Only level 3 and level 2 offenders classified from July 2013 are required to register as sex offenders. Failing to register as a sex offender is punishable under state laws. Massachusetts provides useful information on the category of offenders who have to register as sex offenders and other essential guidelines.
What Is a Sex Crimes Defense Attorney?
A sex crimes attorney specializes in representing individuals charged with sex crimes. Sex crime attorneys act in accordance with the laws to ensure their clients get a fair hearing and protect them from the risk of self-incrimination or unfair conviction. A conviction for a sex crime may cause severe strain on family members, social, and professional relationships. More so if the accused is wrongfully convicted.
In contrast to other criminal defense lawyers, a sex crimes lawyer has experience working specifically in sex crime cases and is best suited to defend the accused and cast doubts at the prosecutor’s case or evidence.
How does a Sex Crime Defense Attorney Work?
Sex crime attorneys may interview their clients to hear their side of the story, a fundamental step for an effective defense plan that may assert
- Consent: Except there is unassailable evidence to prove the contrary, sex crime defense lawyers usually try to prove that the incident(s) in question took place on both parties' mutual consent.
- Defense Alibi: the defense may submit evidence to show that the accused could not have been at the crime scene because they were somewhere else with other people who may corroborate their claim.
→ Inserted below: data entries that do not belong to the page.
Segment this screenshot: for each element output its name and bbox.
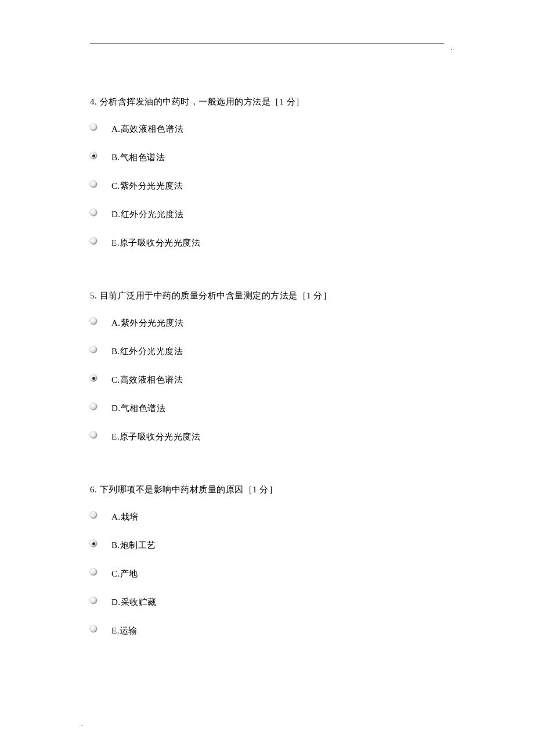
option-label: B.炮制工艺 xyxy=(111,540,156,551)
header-line: . xyxy=(90,44,444,44)
radio-unselected-icon[interactable] xyxy=(90,568,98,576)
question-block: 5. 目前广泛用于中药的质量分析中含量测定的方法是［1 分］A.紫外分光光度法B… xyxy=(90,290,444,442)
option-row[interactable]: A.紫外分光光度法 xyxy=(90,318,444,329)
option-row[interactable]: D.气相色谱法 xyxy=(90,403,444,414)
option-row[interactable]: E.原子吸收分光光度法 xyxy=(90,431,444,442)
radio-unselected-icon[interactable] xyxy=(90,512,98,519)
option-row[interactable]: A.栽培 xyxy=(90,512,444,523)
radio-unselected-icon[interactable] xyxy=(90,346,98,354)
option-label: C.产地 xyxy=(111,568,138,579)
radio-unselected-icon[interactable] xyxy=(90,124,98,131)
option-label: A.栽培 xyxy=(111,512,139,523)
radio-unselected-icon[interactable] xyxy=(90,237,98,245)
option-row[interactable]: D.采收贮藏 xyxy=(90,597,444,608)
option-label: D.红外分光光度法 xyxy=(111,209,183,220)
page-container: . 4. 分析含挥发油的中药时，一般选用的方法是［1 分］A.高效液相色谱法B.… xyxy=(0,0,534,636)
option-label: C.高效液相色谱法 xyxy=(111,375,183,386)
header-dot: . xyxy=(451,45,453,51)
radio-unselected-icon[interactable] xyxy=(90,625,98,633)
option-row[interactable]: A.高效液相色谱法 xyxy=(90,124,444,135)
radio-unselected-icon[interactable] xyxy=(90,431,98,439)
option-row[interactable]: B.红外分光光度法 xyxy=(90,346,444,357)
option-label: D.气相色谱法 xyxy=(111,403,165,414)
option-row[interactable]: C.紫外分光光度法 xyxy=(90,181,444,192)
option-label: E.运输 xyxy=(111,625,138,636)
option-label: B.气相色谱法 xyxy=(111,152,165,163)
radio-selected-icon[interactable] xyxy=(90,375,98,382)
option-label: E.原子吸收分光光度法 xyxy=(111,431,200,442)
option-label: B.红外分光光度法 xyxy=(111,346,183,357)
question-text: 6. 下列哪项不是影响中药材质量的原因［1 分］ xyxy=(90,484,444,495)
question-text: 5. 目前广泛用于中药的质量分析中含量测定的方法是［1 分］ xyxy=(90,290,444,301)
radio-unselected-icon[interactable] xyxy=(90,181,98,188)
radio-unselected-icon[interactable] xyxy=(90,318,98,325)
radio-unselected-icon[interactable] xyxy=(90,597,98,604)
option-row[interactable]: C.产地 xyxy=(90,568,444,579)
option-row[interactable]: D.红外分光光度法 xyxy=(90,209,444,220)
option-label: A.高效液相色谱法 xyxy=(111,124,183,135)
option-label: E.原子吸收分光光度法 xyxy=(111,237,200,249)
option-row[interactable]: B.气相色谱法 xyxy=(90,152,444,163)
radio-unselected-icon[interactable] xyxy=(90,403,98,411)
option-row[interactable]: E.运输 xyxy=(90,625,444,636)
option-label: A.紫外分光光度法 xyxy=(111,318,183,329)
option-label: D.采收贮藏 xyxy=(111,597,157,608)
question-text: 4. 分析含挥发油的中药时，一般选用的方法是［1 分］ xyxy=(90,96,444,107)
question-block: 6. 下列哪项不是影响中药材质量的原因［1 分］A.栽培B.炮制工艺C.产地D.… xyxy=(90,484,444,636)
questions-container: 4. 分析含挥发油的中药时，一般选用的方法是［1 分］A.高效液相色谱法B.气相… xyxy=(90,96,444,636)
option-row[interactable]: B.炮制工艺 xyxy=(90,540,444,551)
option-row[interactable]: E.原子吸收分光光度法 xyxy=(90,237,444,249)
radio-selected-icon[interactable] xyxy=(90,540,98,548)
option-row[interactable]: C.高效液相色谱法 xyxy=(90,375,444,386)
option-label: C.紫外分光光度法 xyxy=(111,181,183,192)
question-block: 4. 分析含挥发油的中药时，一般选用的方法是［1 分］A.高效液相色谱法B.气相… xyxy=(90,96,444,249)
footer-dot: . xyxy=(81,721,83,727)
radio-selected-icon[interactable] xyxy=(90,152,98,160)
radio-unselected-icon[interactable] xyxy=(90,209,98,217)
- Intent: In sexual misconduct cases involving professionals such as healthcare workers, a sex crime defense attorney may argue that the incident in question happened subconsciously while their clients were performing their professional practice. This strategy might be useful if the incident occurred once or a few times and exclusively involved inappropriate touching in a work environment. These factors may help to argue that the event happened within the context of work-related action.